It was a film that made Steven Spielberg a name to reckon with both globally, both among critics and cinemagoers. Yet, the Oscar winning director, “truly regrets” the portrayal of great white sharks in his 1975 movie “Jaws” according to a smithsonianmag.com report as it triggered a steep decrease in their population.
When asked on BBC Radio 4’s Desert Island Discs, how he would feel if he was on a desert surrounded by sharks, Spielberg said: “That’s one of the things I still fear — not to get eaten by a shark, but that sharks are somehow mad at me for the feeding frenzy of crazy sport fishermen that happened after 1975. I truly, and to this day, regret the decimation of the shark population because of the book and the film.”
The Academy Award winning film about how a cop, a ship captain and a marine biologist track down a killer great white shark that preys on individuals in a New York beach town led to hunting of thousands of these fishes for sport. Years after the film’s release there was a 50 per cent reduction in the population of large sharks in the waters east of North America.
Steven Spielberg’s “JAWS” is back in theaters this weekend. pic.twitter.com/89zwn7Otfq
— Films to Films 📽🎬 (@FilmstoFilms_) August 30, 2022
Writing in Smithsonian magazine in 2014, Nancy Knowlton and Wendy Benchley stated: “In the public’s mind, the fear of sharks that ‘Jaws’ initially inspired was soon replaced by fascination, which continues to this day. Sadly, that fascination has been joined with despair over the last several decades, as evidence has accumulated that shark populations are plummeting, driven by overfishing.”
That the shark population is precarious is evident from the Red List of Threatened Species of International Union for Conservation of Nature. It specifies that more than 33 per cent of the shark species and 75 per cent of oceanic shark species face the threat of extinction.
Still there are experts like Paul Cox, Chief Executive of Shark Trust, who don’t attribute the plight of sharks to Spielberg’s film alone.
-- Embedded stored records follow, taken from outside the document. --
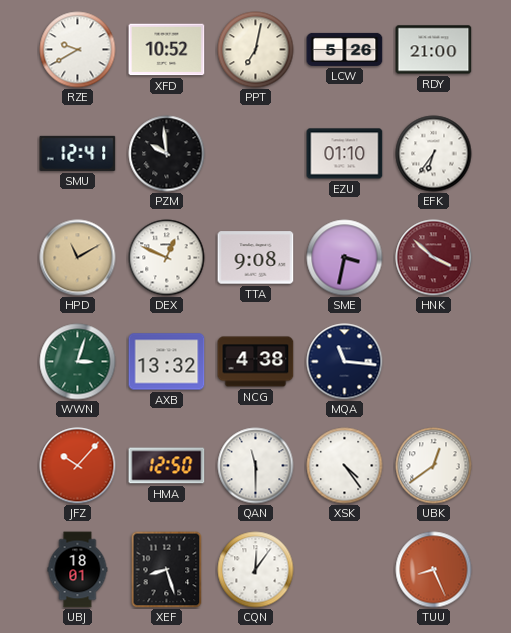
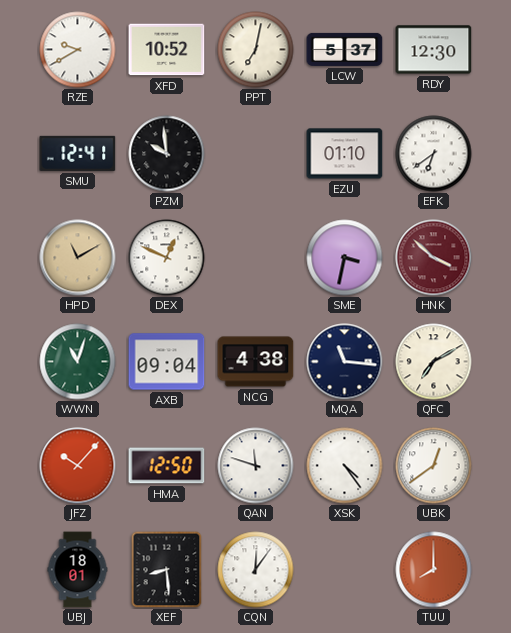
LCW: 5:26 -> 5:37
RDY: 21:00 -> 12:30
EFK: 6:36 -> 6:39
TTA: 9:08 -> none
WWN: 3:03 -> 11:03
AXB: 13:32 -> 09:04
QFC: none -> 7:10
QAN: 11:30 -> 11:48
XEF: 8:27 -> 8:29
TUU: 8:26 -> 8:00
Talking to the Guardian, Cox said: “The cases of shark population decline are very clearly fisheries overfishing.”
Yet, the movie did instil a deep fear of these top marine predators. A major part of the tension created by the film was due to the fact that the audience gets to see the great white shark rarely. This was to create a sense of anticipation and also because the mechanical shark kept breaking down.
Spielberg told BBC Radio 4: “I had to be resourceful in figuring out how to create suspense and terror without seeing the shark itself. It was just good fortune that the shark kept breaking. It was my good luck, and I think it’s the audience’s good luck, too, because it’s a scarier movie without seeing so much of the shark.”
The film did create galeophobia – fear of sharks – among people. Elaborating on it, Christopher Paul Jones, a phobia specialist told the Guardian: “You can’t see below water, and the music creates a sense of fear. Movies are very good at hitting every sense—visual, sound—and can be very impactful on how we feel.”
Not just Spielberg but also the late author of the book “Jaws” that inspired the movie, Peter Benchley, had apologised for the adverse impact the narrative had on the population of sharks. He was quoted in the London Daily Express in 2006 as stating: “Sharks don’t target human beings, and they certainly don’t hold grudges. There’s no such thing as a rogue man-eater shark with a taste for human flesh. In fact, sharks rarely take more than one bite out of people, because we’re so lean and unappetizing to them.”